From the turn of her head and the even falling of her
feet he felt her unconscious of his existence. And her unconsciousness
was hateful to him. It wiped him clean out of the universe of
noticeable things.
The apparition fairly cried to his romantic youth. And he said to
himself. "Who is the strange girl who walks on the moor by herself at
night and isn't afraid?"
* * * * *
He saw her three times after that; once in the broad daylight, on the
high road near Morfe, when she passed him with a still more perfect
and inimical unconsciousness; once in the distance on the moor, when
he caught her, short-skirted and wild, jumping the wide water courses
as they came, evidently under the impression that she was unobserved.
And he smiled and said to himself, "She's doing it for fun, pure fun."

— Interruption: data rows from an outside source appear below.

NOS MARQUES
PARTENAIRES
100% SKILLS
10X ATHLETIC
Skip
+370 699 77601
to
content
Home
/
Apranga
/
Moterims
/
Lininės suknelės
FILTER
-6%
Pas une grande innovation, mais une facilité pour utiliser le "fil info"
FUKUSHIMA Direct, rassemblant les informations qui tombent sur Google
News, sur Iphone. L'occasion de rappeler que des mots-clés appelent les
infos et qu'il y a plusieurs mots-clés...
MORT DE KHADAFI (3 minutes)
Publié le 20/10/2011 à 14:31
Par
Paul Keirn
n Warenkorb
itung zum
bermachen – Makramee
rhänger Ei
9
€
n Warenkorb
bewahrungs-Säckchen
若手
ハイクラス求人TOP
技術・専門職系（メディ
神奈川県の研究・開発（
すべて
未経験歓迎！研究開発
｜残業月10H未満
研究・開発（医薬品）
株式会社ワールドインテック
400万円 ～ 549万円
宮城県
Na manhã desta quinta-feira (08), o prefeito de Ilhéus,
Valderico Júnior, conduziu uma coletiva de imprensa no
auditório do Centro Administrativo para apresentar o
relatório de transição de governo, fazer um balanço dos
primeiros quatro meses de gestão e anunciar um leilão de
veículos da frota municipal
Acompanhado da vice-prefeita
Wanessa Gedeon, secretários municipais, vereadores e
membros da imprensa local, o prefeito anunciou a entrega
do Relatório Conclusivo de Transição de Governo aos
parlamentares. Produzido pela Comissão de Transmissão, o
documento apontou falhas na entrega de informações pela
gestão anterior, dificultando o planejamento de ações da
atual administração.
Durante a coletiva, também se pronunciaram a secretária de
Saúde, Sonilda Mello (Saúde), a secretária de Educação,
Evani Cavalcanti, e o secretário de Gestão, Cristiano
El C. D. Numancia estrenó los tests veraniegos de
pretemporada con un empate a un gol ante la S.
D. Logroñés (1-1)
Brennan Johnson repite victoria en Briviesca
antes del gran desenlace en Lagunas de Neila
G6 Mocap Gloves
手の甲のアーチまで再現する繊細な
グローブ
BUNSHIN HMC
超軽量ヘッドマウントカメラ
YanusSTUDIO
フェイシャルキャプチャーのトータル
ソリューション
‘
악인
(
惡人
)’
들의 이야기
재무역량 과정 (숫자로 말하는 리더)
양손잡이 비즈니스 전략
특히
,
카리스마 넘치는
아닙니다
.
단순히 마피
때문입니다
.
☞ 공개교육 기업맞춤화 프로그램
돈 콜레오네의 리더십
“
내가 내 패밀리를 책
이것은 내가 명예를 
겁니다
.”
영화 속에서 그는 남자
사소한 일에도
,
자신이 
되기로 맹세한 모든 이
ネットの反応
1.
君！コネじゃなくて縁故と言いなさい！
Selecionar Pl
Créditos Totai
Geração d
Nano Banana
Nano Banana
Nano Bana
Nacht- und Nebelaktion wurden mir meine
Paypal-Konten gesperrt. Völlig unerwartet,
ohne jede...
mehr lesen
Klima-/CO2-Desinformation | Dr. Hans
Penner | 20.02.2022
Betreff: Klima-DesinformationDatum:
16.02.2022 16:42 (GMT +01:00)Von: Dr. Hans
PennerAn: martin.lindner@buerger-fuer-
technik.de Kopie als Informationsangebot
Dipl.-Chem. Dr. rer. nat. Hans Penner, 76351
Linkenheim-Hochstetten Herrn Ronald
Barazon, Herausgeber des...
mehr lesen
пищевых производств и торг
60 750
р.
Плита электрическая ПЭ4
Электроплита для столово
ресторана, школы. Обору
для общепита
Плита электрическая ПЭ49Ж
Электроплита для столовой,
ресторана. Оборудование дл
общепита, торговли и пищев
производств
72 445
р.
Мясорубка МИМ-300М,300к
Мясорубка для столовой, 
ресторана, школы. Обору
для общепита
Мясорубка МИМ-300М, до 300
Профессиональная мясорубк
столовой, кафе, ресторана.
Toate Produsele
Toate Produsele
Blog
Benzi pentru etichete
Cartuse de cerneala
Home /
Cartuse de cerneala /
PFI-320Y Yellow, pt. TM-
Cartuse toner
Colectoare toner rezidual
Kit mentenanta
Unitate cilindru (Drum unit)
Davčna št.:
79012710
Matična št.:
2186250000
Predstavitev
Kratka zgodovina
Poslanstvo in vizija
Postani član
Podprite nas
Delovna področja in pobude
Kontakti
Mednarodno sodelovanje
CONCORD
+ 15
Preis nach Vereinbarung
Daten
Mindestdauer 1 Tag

The third time he came upon her at dawn with the dew on her skirts
and on her hair. She darted away at the clank of his horse's hoofs,
half-savage, divinely shy. And he said to himself that time, "I'm
getting on. She's aware of me all right."
She had come down from Karva, and he was on his way to Morfe from
Upthorne. He had sat up all night with John Greatorex who had died at
dawn.
The smell of the sick man, and of the bed and of the low close room
was still in his nostrils, and in his ears the sounds of dying and of
mourning, and at his heart the oppression (he was still young enough
to feel it) of the secret and abominable things he knew.